---------- SUPPLIED INFORMATION ----------

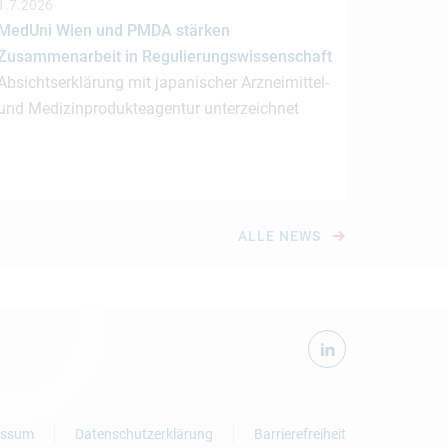
1.7.2026
MedUni Wien und PMDA stärken
Zusammenarbeit in Regulierungswissenschaft
Absichtserklärung mit japanischer Arzneimittel-
und Medizinprodukteagentur unterzeichnet
ALLE NEWS
essum
Datenschutzerklärung
Barrierefreiheit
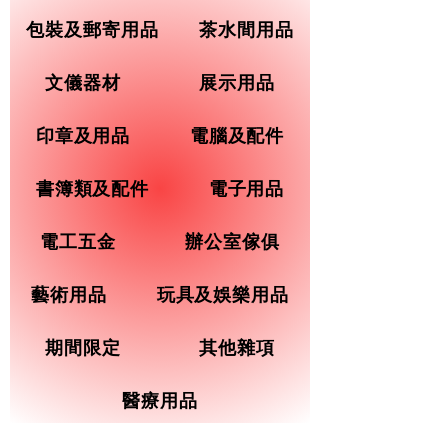
包裝及郵寄用品
茶水間用品
文儀器材
展示用品
印章及用品
電腦及配件
書簿類及配件
電子用品
電工五金
辦公室傢俱
藝術用品
玩具及娛樂用品
期間限定
其他雜項
醫療用品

----------

**YOUR TASK:**
Copy every record above exactly, leaving out any pictures.

**ANSWER SECTION:**
1.7.2026
MedUni Wien und PMDA stärken
Zusammenarbeit in Regulierungswissenschaft
Absichtserklärung mit japanischer Arzneimittel-
und Medizinprodukteagentur unterzeichnet
ALLE NEWS
essum
Datenschutzerklärung
Barrierefreiheit
包裝及郵寄用品
茶水間用品
文儀器材
展示用品
印章及用品
電腦及配件
書簿類及配件
電子用品
電工五金
辦公室傢俱
藝術用品
玩具及娛樂用品
期間限定
其他雜項
醫療用品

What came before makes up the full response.